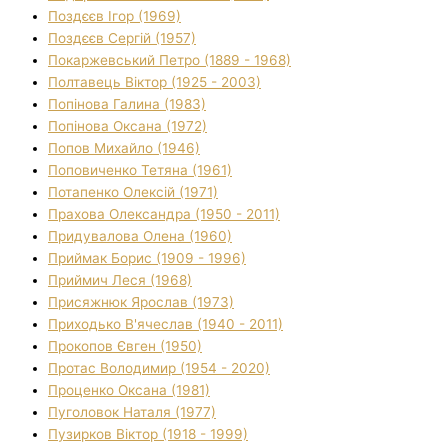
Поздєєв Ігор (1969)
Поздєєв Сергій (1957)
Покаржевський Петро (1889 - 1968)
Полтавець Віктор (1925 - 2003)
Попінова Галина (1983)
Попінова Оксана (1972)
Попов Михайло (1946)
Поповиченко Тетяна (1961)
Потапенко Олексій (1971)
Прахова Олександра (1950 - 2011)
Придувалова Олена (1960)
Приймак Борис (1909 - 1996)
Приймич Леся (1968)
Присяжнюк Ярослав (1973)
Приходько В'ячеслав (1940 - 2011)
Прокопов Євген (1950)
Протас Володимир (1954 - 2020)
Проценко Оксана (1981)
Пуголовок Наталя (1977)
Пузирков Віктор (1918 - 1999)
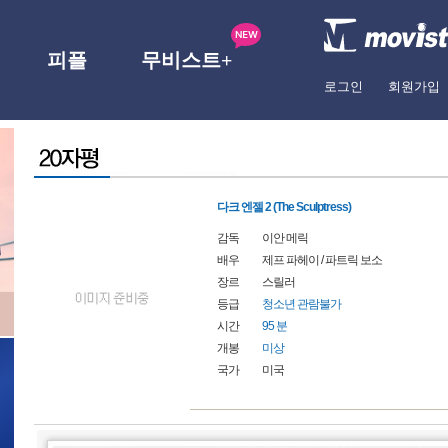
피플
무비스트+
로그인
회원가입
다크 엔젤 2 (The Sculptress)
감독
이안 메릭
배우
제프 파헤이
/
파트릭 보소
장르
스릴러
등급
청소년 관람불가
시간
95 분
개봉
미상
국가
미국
━━━━
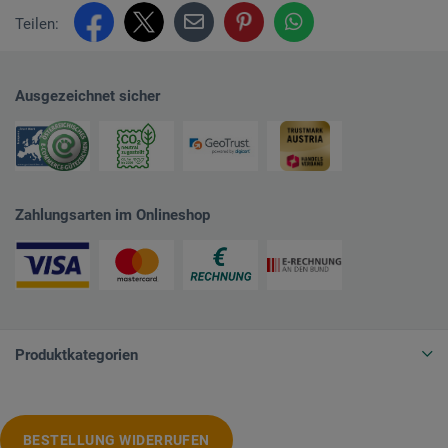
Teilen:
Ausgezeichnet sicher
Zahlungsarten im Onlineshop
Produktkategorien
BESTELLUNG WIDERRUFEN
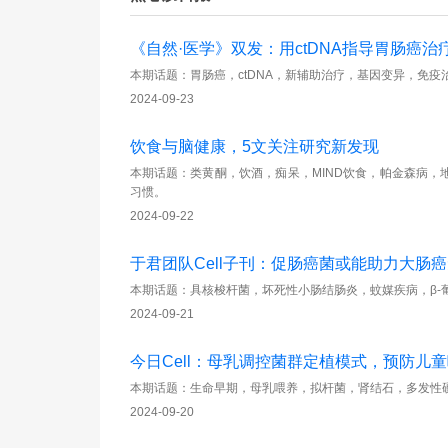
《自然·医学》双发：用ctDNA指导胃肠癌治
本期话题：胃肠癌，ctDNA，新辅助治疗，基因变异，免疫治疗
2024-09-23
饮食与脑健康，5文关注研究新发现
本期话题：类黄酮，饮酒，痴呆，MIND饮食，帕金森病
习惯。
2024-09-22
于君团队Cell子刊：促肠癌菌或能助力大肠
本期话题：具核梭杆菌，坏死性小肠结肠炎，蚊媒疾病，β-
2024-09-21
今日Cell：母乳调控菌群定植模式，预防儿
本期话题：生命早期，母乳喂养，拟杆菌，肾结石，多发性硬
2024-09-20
━━━━
> [ASSIGNED TASK]: Return each line of the data above that includes the word "Попінова".

> [EXERCISE RESPONSE]:
Попінова Галина (1983)
Попінова Оксана (1972)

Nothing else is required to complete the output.